Beginning at the line that holds "き ボード テープ弱粘着", copy the material below exactly through its last line.

────────────────

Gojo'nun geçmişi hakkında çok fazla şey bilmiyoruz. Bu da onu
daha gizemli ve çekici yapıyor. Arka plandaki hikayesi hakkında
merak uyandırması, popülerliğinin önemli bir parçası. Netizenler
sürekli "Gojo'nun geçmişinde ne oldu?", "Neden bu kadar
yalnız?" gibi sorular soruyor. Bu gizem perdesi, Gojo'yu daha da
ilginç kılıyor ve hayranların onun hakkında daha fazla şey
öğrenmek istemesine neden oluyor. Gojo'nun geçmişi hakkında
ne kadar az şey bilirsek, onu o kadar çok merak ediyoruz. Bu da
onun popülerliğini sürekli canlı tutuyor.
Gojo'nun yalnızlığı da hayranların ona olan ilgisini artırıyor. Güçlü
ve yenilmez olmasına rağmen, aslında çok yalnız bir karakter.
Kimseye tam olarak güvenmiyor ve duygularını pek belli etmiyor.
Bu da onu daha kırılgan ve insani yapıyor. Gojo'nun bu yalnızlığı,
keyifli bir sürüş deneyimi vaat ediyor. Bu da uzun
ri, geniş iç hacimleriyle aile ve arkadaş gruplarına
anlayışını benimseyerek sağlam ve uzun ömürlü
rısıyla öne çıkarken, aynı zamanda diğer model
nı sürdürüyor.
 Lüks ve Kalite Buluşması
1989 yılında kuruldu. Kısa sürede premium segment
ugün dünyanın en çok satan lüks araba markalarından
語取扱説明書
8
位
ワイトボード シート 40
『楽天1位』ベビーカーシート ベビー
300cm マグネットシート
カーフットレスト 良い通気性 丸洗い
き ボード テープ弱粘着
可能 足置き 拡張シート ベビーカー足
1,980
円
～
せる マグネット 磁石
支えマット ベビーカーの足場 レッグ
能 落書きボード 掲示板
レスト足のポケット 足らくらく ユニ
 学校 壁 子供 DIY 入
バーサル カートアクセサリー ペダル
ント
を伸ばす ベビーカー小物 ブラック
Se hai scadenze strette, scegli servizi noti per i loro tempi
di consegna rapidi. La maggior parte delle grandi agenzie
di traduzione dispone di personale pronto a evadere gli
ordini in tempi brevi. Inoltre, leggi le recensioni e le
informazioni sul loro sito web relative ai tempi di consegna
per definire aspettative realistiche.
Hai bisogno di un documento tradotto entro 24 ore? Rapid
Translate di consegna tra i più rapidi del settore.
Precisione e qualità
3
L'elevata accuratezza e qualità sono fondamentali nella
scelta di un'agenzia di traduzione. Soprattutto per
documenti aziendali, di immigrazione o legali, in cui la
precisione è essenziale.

────────────────

Solution to this problem:
き ボード テープ弱粘着
可能 足置き 拡張シート ベビーカー足
1,980
円
～
せる マグネット 磁石
支えマット ベビーカーの足場 レッグ
能 落書きボード 掲示板
レスト足のポケット 足らくらく ユニ
 学校 壁 子供 DIY 入
バーサル カートアクセサリー ペダル
ント
を伸ばす ベビーカー小物 ブラック
Se hai scadenze strette, scegli servizi noti per i loro tempi
di consegna rapidi. La maggior parte delle grandi agenzie
di traduzione dispone di personale pronto a evadere gli
ordini in tempi brevi. Inoltre, leggi le recensioni e le
informazioni sul loro sito web relative ai tempi di consegna
per definire aspettative realistiche.
Hai bisogno di un documento tradotto entro 24 ore? Rapid
Translate di consegna tra i più rapidi del settore.
Precisione e qualità
3
L'elevata accuratezza e qualità sono fondamentali nella
scelta di un'agenzia di traduzione. Soprattutto per
documenti aziendali, di immigrazione o legali, in cui la
precisione è essenziale.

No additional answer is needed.